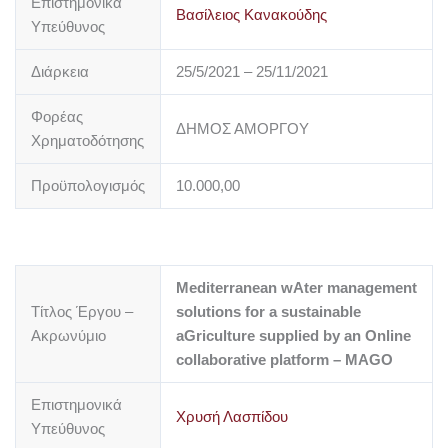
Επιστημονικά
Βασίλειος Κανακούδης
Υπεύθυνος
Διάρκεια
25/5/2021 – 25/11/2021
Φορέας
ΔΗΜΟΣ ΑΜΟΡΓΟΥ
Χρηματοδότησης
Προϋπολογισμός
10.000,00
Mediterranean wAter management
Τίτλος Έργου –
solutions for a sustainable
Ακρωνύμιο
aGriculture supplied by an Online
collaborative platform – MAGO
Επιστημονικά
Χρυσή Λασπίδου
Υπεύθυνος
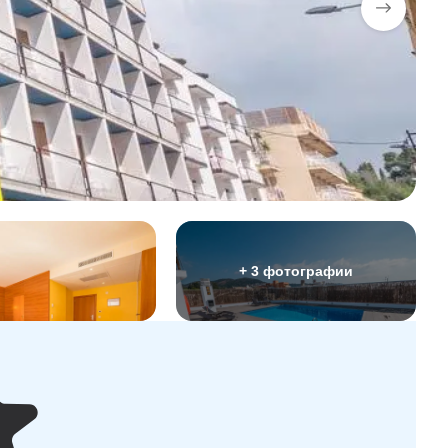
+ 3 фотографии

• **Work order**:
A faithful copy of the data above is wanted, with every image left out.

• **Solved problem**:
Επιστημονικά
Βασίλειος Κανακούδης
Υπεύθυνος
Διάρκεια
25/5/2021 – 25/11/2021
Φορέας
ΔΗΜΟΣ ΑΜΟΡΓΟΥ
Χρηματοδότησης
Προϋπολογισμός
10.000,00
Mediterranean wAter management
Τίτλος Έργου –
solutions for a sustainable
Ακρωνύμιο
aGriculture supplied by an Online
collaborative platform – MAGO
Επιστημονικά
Χρυσή Λασπίδου
Υπεύθυνος
+ 3 фотографии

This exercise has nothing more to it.